Make an exact copy of the records, and keep the pictures out of it.

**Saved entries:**
----
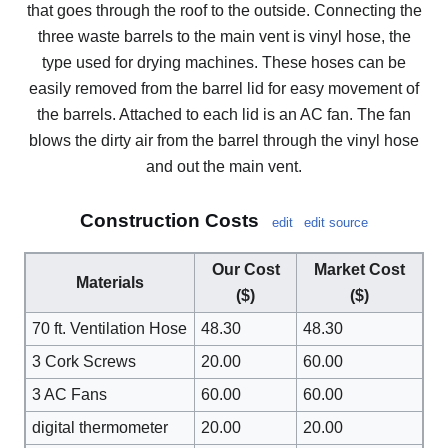
that goes through the roof to the outside. Connecting the
three waste barrels to the main vent is vinyl hose, the
type used for drying machines. These hoses can be
easily removed from the barrel lid for easy movement of
the barrels. Attached to each lid is an AC fan. The fan
blows the dirty air from the barrel through the vinyl hose
and out the main vent.
Construction Costs
edit
edit source
Our Cost
Market Cost
Materials
($)
($)
70 ft. Ventilation Hose
48.30
48.30
3 Cork Screws
20.00
60.00
3 AC Fans
60.00
60.00
digital thermometer
20.00
20.00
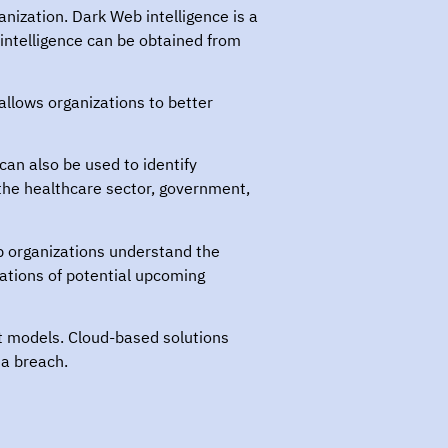
anization. Dark Web intelligence is a
 intelligence can be obtained from
allows organizations to better
can also be used to identify
 the healthcare sector, government,
p organizations understand the
zations of potential upcoming
t models. Cloud-based solutions
ta breach.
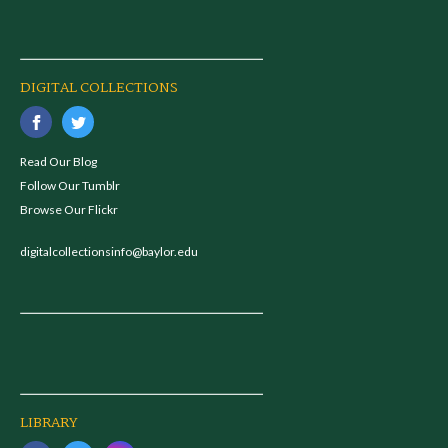
DIGITAL COLLECTIONS
Read Our Blog
Follow Our Tumblr
Browse Our Flickr
digitalcollectionsinfo@baylor.edu
LIBRARY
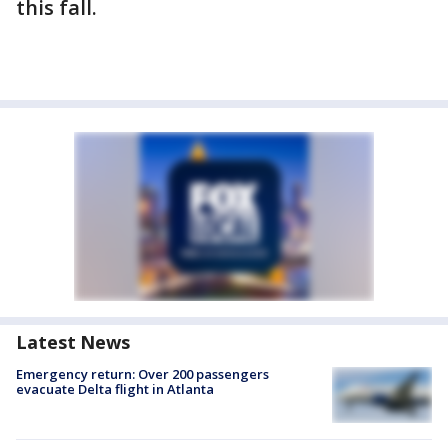
this fall.
Latest News
Emergency return: Over 200 passengers
evacuate Delta flight in Atlanta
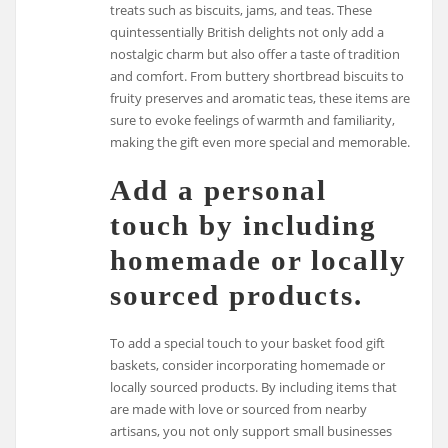
treats such as biscuits, jams, and teas. These
quintessentially British delights not only add a
nostalgic charm but also offer a taste of tradition
and comfort. From buttery shortbread biscuits to
fruity preserves and aromatic teas, these items are
sure to evoke feelings of warmth and familiarity,
making the gift even more special and memorable.
Add a personal
touch by including
homemade or locally
sourced products.
To add a special touch to your basket food gift
baskets, consider incorporating homemade or
locally sourced products. By including items that
are made with love or sourced from nearby
artisans, you not only support small businesses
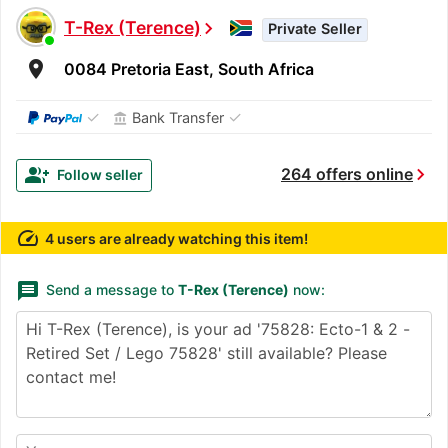
T-Rex (Terence)
chevron_right
Private Seller
room
0084 Pretoria East, South Africa
✓
✓
Bank Transfer
account_balance
chevron_right
group_add
264 offers online
Follow seller
speed
4 users are already watching this item!
message
Send a message to
T-Rex (Terence)
now:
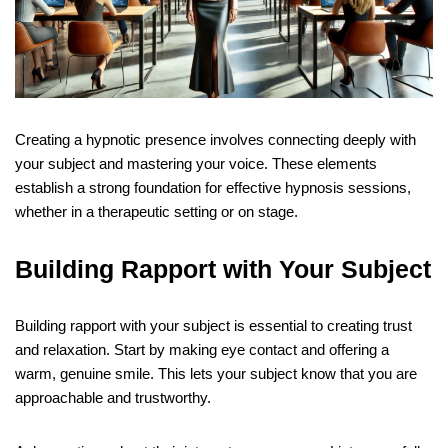
Creating a hypnotic presence involves connecting deeply with
your subject and mastering your voice. These elements
establish a strong foundation for effective hypnosis sessions,
whether in a therapeutic setting or on stage.
Building Rapport with Your Subject
Building rapport with your subject is essential to creating trust
and relaxation. Start by making eye contact and offering a
warm, genuine smile. This lets your subject know that you are
approachable and trustworthy.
----
**Answer box:**
that goes through the roof to the outside. Connecting the
three waste barrels to the main vent is vinyl hose, the
type used for drying machines. These hoses can be
easily removed from the barrel lid for easy movement of
the barrels. Attached to each lid is an AC fan. The fan
blows the dirty air from the barrel through the vinyl hose
and out the main vent.
Construction Costs
edit
edit source
Our Cost
Market Cost
Materials
($)
($)
70 ft. Ventilation Hose
48.30
48.30
3 Cork Screws
20.00
60.00
3 AC Fans
60.00
60.00
digital thermometer
20.00
20.00
anization. Dark Web intelligence is a
 intelligence can be obtained from
allows organizations to better
can also be used to identify
 the healthcare sector, government,
p organizations understand the
zations of potential upcoming
t models. Cloud-based solutions
ta breach.
DIGITAL COLLECTIONS
Read Our Blog
Follow Our Tumblr
Browse Our Flickr
digitalcollectionsinfo@baylor.edu
LIBRARY
this fall.
Latest News
Emergency return: Over 200 passengers
evacuate Delta flight in Atlanta
treats such as biscuits, jams, and teas. These
quintessentially British delights not only add a
nostalgic charm but also offer a taste of tradition
and comfort. From buttery shortbread biscuits to
fruity preserves and aromatic teas, these items are
sure to evoke feelings of warmth and familiarity,
making the gift even more special and memorable.
Add a personal
touch by including
homemade or locally
sourced products.
To add a special touch to your basket food gift
baskets, consider incorporating homemade or
locally sourced products. By including items that
are made with love or sourced from nearby
artisans, you not only support small businesses
T-Rex (Terence)
chevron_right
Private Seller
room
0084 Pretoria East, South Africa
✓
✓
Bank Transfer
account_balance
chevron_right
group_add
264 offers online
Follow seller
speed
4 users are already watching this item!
message
Send a message to
T-Rex (Terence)
now:
Creating a hypnotic presence involves connecting deeply with
your subject and mastering your voice. These elements
establish a strong foundation for effective hypnosis sessions,
whether in a therapeutic setting or on stage.
Building Rapport with Your Subject
Building rapport with your subject is essential to creating trust
and relaxation. Start by making eye contact and offering a
warm, genuine smile. This lets your subject know that you are
approachable and trustworthy.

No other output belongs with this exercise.